WHAT THE EXERCISE ASKS
Below are the records; extract from them the line containing "Public Transit" to the line containing "available in the", both lines included, exactly and with no pictures.

GIVEN INFORMATION
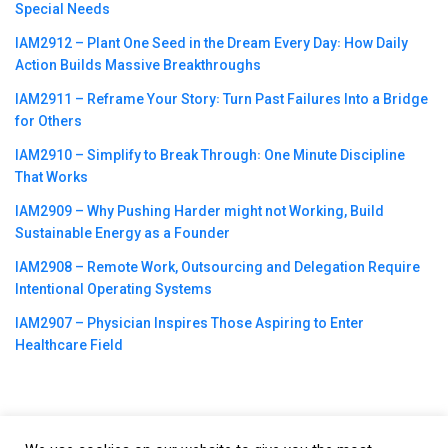
Special Needs
IAM2912 – Plant One Seed in the Dream Every Day꞉ How Daily
Action Builds Massive Breakthroughs
IAM2911 – Reframe Your Story꞉ Turn Past Failures Into a Bridge
for Others
IAM2910 – Simplify to Break Through꞉ One Minute Discipline
That Works
IAM2909 – Why Pushing Harder might not Working, Build
Sustainable Energy as a Founder
IAM2908 – Remote Work, Outsourcing and Delegation Require
Intentional Operating Systems
IAM2907 – Physician Inspires Those Aspiring to Enter
Healthcare Field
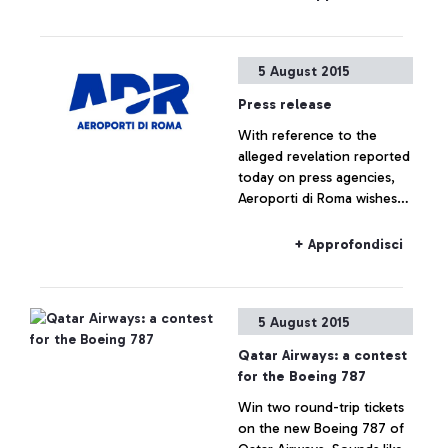
headquarters, which saw
the participation of Alitalia,
Enav and the
5 August 2015
representatives of the
airport managing company.
Press release
With reference to the
alleged revelation reported
today on press agencies,
Aeroporti di Roma wishes
to specify that no real
estate operation is being
+ Approfondisci
planned for Fiumicino Sud.
Any hypothesis on the
valorisation of airport areas
5 August 2015
is to be considered as not
responding to actual facts.
Qatar Airways: a contest
for the Boeing 787
Win two round-trip tickets
on the new Boeing 787 of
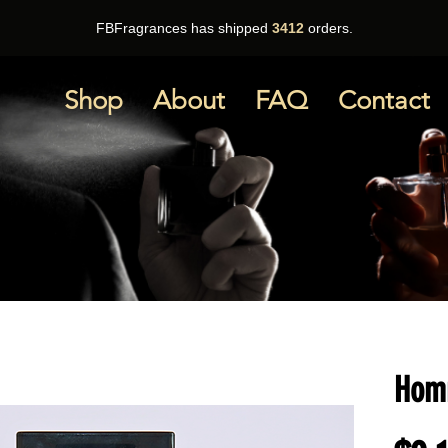
FBFragrances has shipped
3412
orders.
Shop
About
FAQ
Contact
Homm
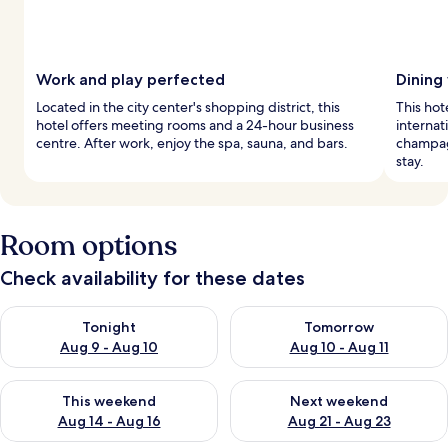
Work and play perfected
Dining
Located in the city center's shopping district, this
This hot
hotel offers meeting rooms and a 24-hour business
internat
centre. After work, enjoy the spa, sauna, and bars.
champag
stay.
Room options
Check availability for these dates
Check availability for tonight Aug 9 - Aug 10
Check availability for tomorro
Tonight
Tomorrow
Aug 9 - Aug 10
Aug 10 - Aug 11
Check availability for this weekend Aug 14 - Aug 16
Check availability for next w
This weekend
Next weekend
Aug 14 - Aug 16
Aug 21 - Aug 23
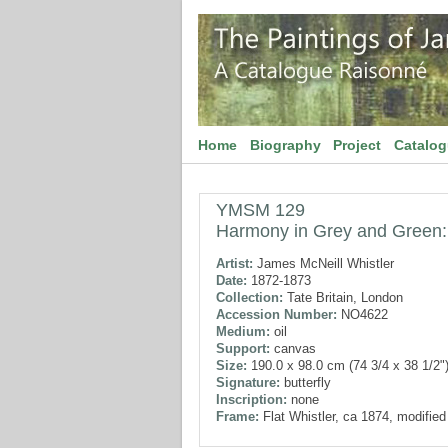
Home
Biography
Project
Catalo
YMSM 129
Harmony in Grey and Green: 
Artist:
James McNeill Whistler
Date:
1872-1873
Collection:
Tate Britain, London
Accession Number:
NO4622
Medium:
oil
Support:
canvas
Size:
190.0 x 98.0 cm (74 3/4 x 38 1/2"
Signature:
butterfly
Inscription:
none
Frame:
Flat Whistler, ca 1874, modifie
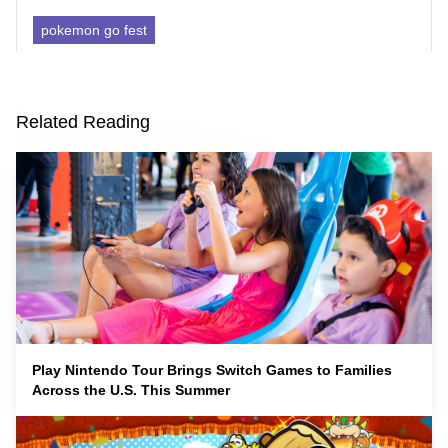
pokemon go fest
Related Reading
Play Nintendo Tour Brings Switch Games to Families
Across the U.S. This Summer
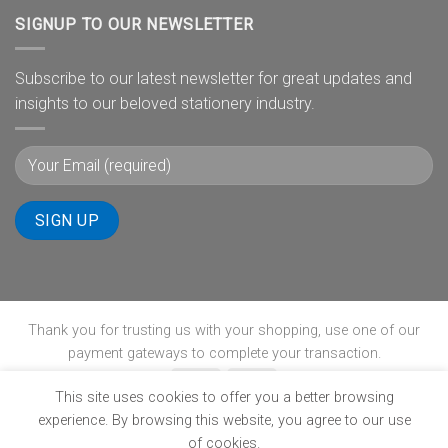
SIGNUP TO OUR NEWSLETTER
Subscribe to our latest newsletter for great updates and
insights to our beloved stationery industry.
Thank you for trusting us with your shopping, use one of our
payment gateways to complete your transaction.
This site uses cookies to offer you a better browsing
experience. By browsing this website, you agree to our use
ABOUT
B-BBEE
BLOG
CONTACT
POPIA
PRIVACY POLICY
SHIPPING POLICY
TERMS & CONDITIONS
WINNERS PAGE
of cookies.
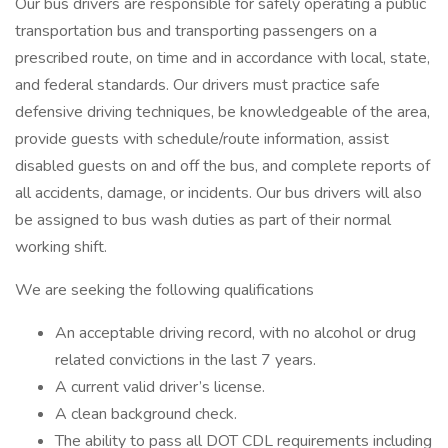
Our bus drivers are responsible for safely operating a public
transportation bus and transporting passengers on a
prescribed route, on time and in accordance with local, state,
and federal standards. Our drivers must practice safe
defensive driving techniques, be knowledgeable of the area,
provide guests with schedule/route information, assist
disabled guests on and off the bus, and complete reports of
all accidents, damage, or incidents. Our bus drivers will also
be assigned to bus wash duties as part of their normal
working shift.
We are seeking the following qualifications
An acceptable driving record, with no alcohol or drug
related convictions in the last 7 years.
A current valid driver’s license.
A clean background check.
The ability to pass all DOT CDL requirements including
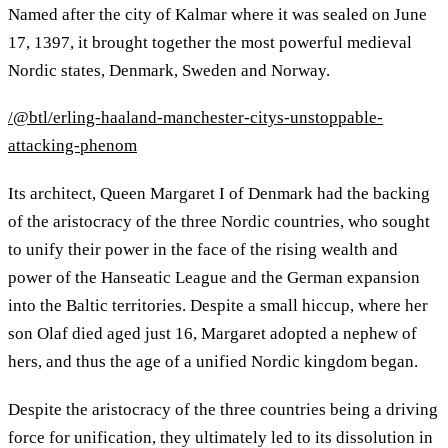
Named after the city of Kalmar where it was sealed on June
17, 1397, it brought together the most powerful medieval
Nordic states, Denmark, Sweden and Norway.
/@btl/erling-haaland-manchester-citys-unstoppable-
attacking-phenom
Its architect, Queen Margaret I of Denmark had the backing
of the aristocracy of the three Nordic countries, who sought
to unify their power in the face of the rising wealth and
power of the Hanseatic League and the German expansion
into the Baltic territories. Despite a small hiccup, where her
son Olaf died aged just 16, Margaret adopted a nephew of
hers, and thus the age of a unified Nordic kingdom began.
Despite the aristocracy of the three countries being a driving
force for unification, they ultimately led to its dissolution in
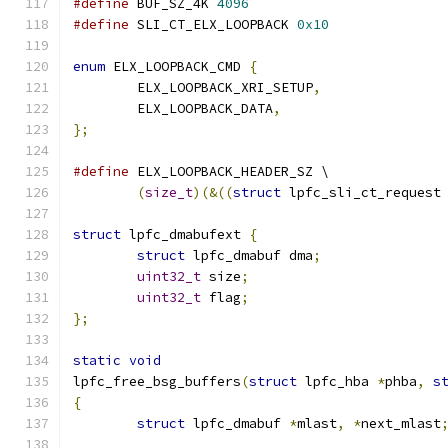
#define
 BUF_SZ_4K 
4096
#define
 SLI_CT_ELX_LOOPBACK 
0x10
enum
 ELX_LOOPBACK_CMD 
{
	ELX_LOOPBACK_XRI_SETUP
,
	ELX_LOOPBACK_DATA
,
};
#define
 ELX_LOOPBACK_HEADER_SZ \
(
size_t
)(&((
struct
 lpfc_sli_ct_request
struct
 lpfc_dmabufext 
{
struct
 lpfc_dmabuf dma
;
uint32_t
 size
;
uint32_t
 flag
;
};
static
void
lpfc_free_bsg_buffers
(
struct
 lpfc_hba 
*
phba
,
s
{
struct
 lpfc_dmabuf 
*
mlast
,
*
next_mlast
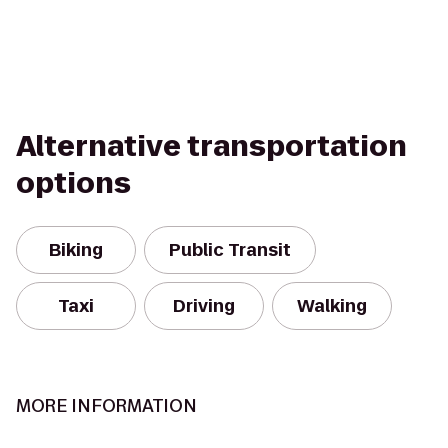
Alternative transportation
options
Biking
Public Transit
Taxi
Driving
Walking
MORE INFORMATION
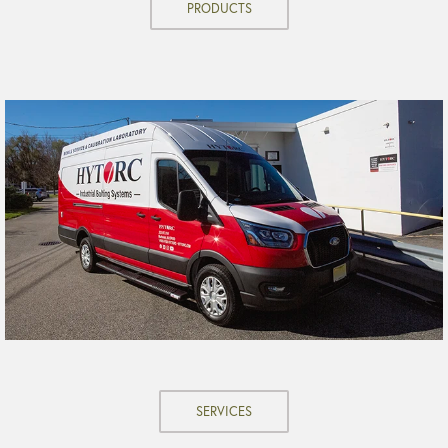
PRODUCTS
SERVICES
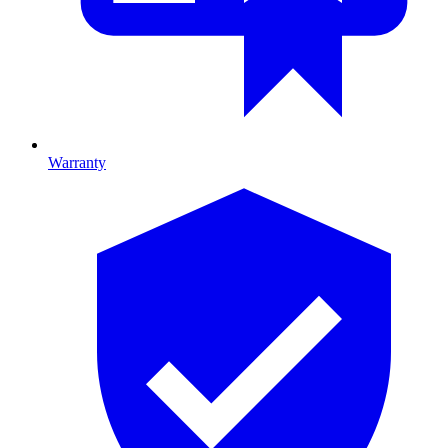
Warranty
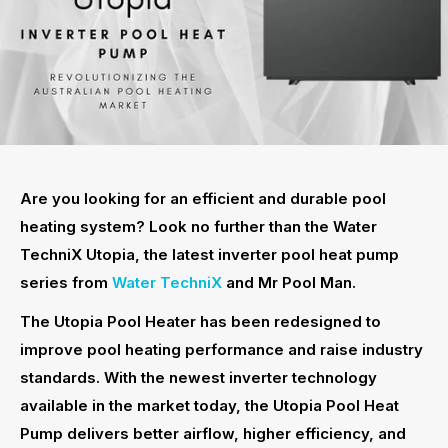
Are you looking for an efficient and durable pool
heating system? Look no further than the Water
TechniX Utopia, the latest inverter pool heat pump
series from
Water TechniX
and Mr Pool Man.
The Utopia Pool Heater has been redesigned to
improve pool heating performance and raise industry
standards. With the newest inverter technology
available in the market today, the Utopia Pool Heat
Pump delivers better airflow, higher efficiency, and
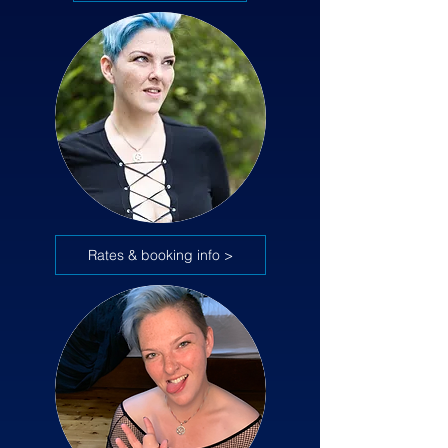
Rates & booking info >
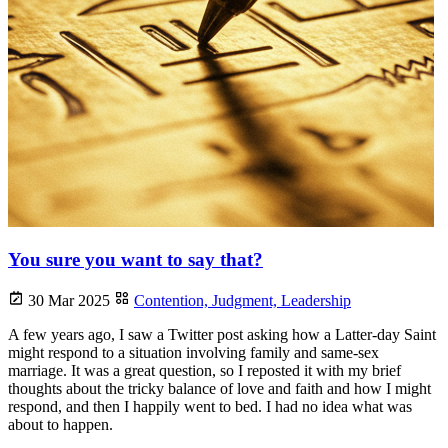
You sure you want to say that?
30 Mar 2025
Contention,
Judgment,
Leadership
A few years ago, I saw a Twitter post asking how a Latter-day Saint
might respond to a situation involving family and same-sex
marriage. It was a great question, so I reposted it with my brief
thoughts about the tricky balance of love and faith and how I might
respond, and then I happily went to bed. I had no idea what was
about to happen.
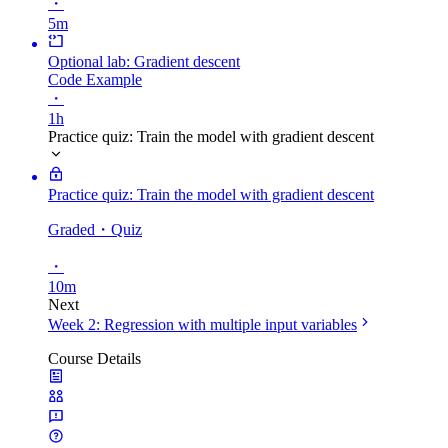
・
5m
Optional lab: Gradient descent
Code Example
・
1h
Practice quiz: Train the model with gradient descent
Practice quiz: Train the model with gradient descent
Graded
・Quiz
・
10m
Next
Week 2: Regression with multiple input variables
Course Details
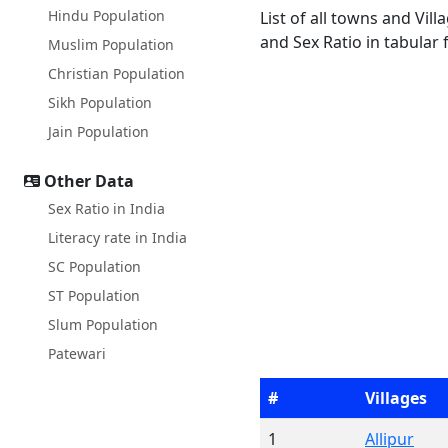
Hindu Population
List of all towns and Vi
and Sex Ratio in tabular 
Muslim Population
Christian Population
Sikh Population
Jain Population
Other Data
Sex Ratio in India
Literacy rate in India
SC Population
ST Population
Slum Population
Patewari
#
Villages
1
Allipur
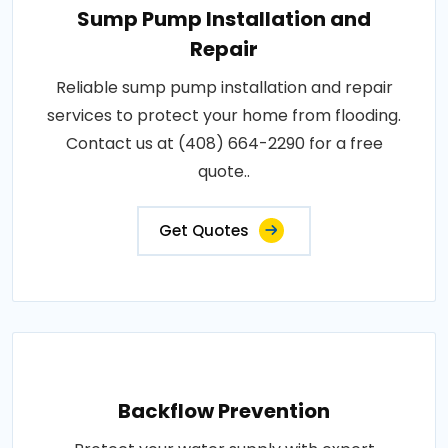
Sump Pump Installation and
Repair
Reliable sump pump installation and repair
services to protect your home from flooding.
Contact us at (408) 664-2290 for a free
quote..
Get Quotes
Backflow Prevention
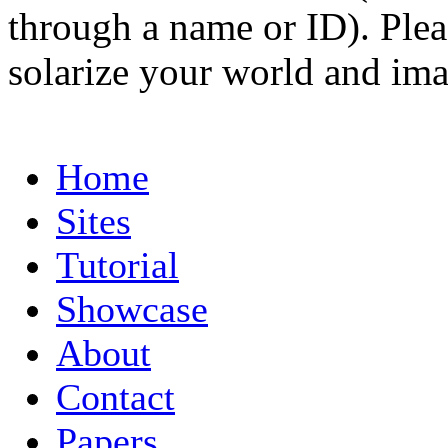
through a name or ID). Pleas
solarize your world and ima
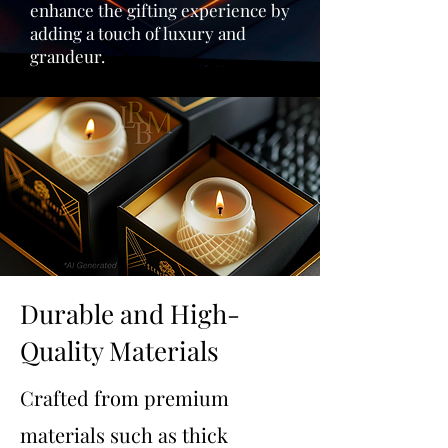
enhance the gifting experience by
adding a touch of luxury and
grandeur.
Durable and High-
Quality Materials
Crafted from premium
materials such as thick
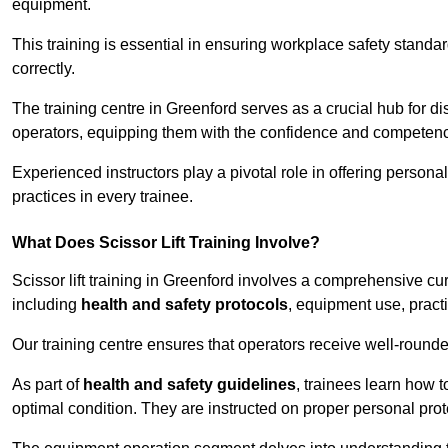
equipment.
This training is essential in ensuring workplace safety standard
correctly.
The training centre in Greenford serves as a crucial hub for
operators, equipping them with the confidence and competence
Experienced instructors play a pivotal role in offering persona
practices in every trainee.
What Does Scissor Lift Training Involve?
Scissor lift training in Greenford involves a comprehensive cur
including
health and safety protocols
, equipment use, pract
Our training centre ensures that operators receive well-rounded
As part of
health and safety guidelines
, trainees learn how t
optimal condition. They are instructed on proper personal p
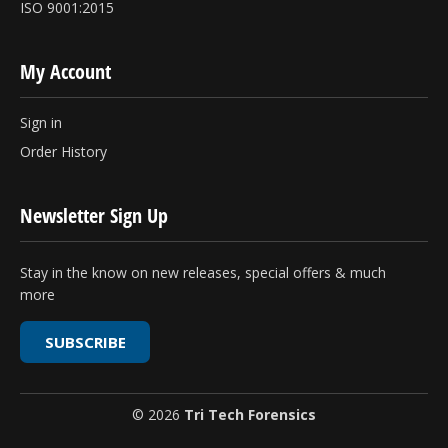
ISO 9001:2015
My Account
Sign in
Order History
Newsletter Sign Up
Stay in the know on new releases, special offers & much
more
SUBSCRIBE
© 2026
Tri Tech Forensics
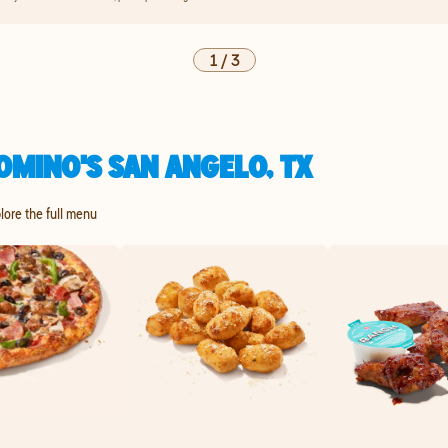
1
/
3
OMINO'S SAN ANGELO, TX
plore the full menu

RESULT OF THE EXERCISE
Public Transit
Taxi
Driving
Walking
MORE INFORMATION
PRODUCTS
SERVICES
Warranty
Are you looking for an efficient and durable pool
heating system? Look no further than the Water
TechniX Utopia, the latest inverter pool heat pump
series from
Water TechniX
and Mr Pool Man.
The Utopia Pool Heater has been redesigned to
improve pool heating performance and raise industry
standards. With the newest inverter technology
available in the market today, the Utopia Pool Heat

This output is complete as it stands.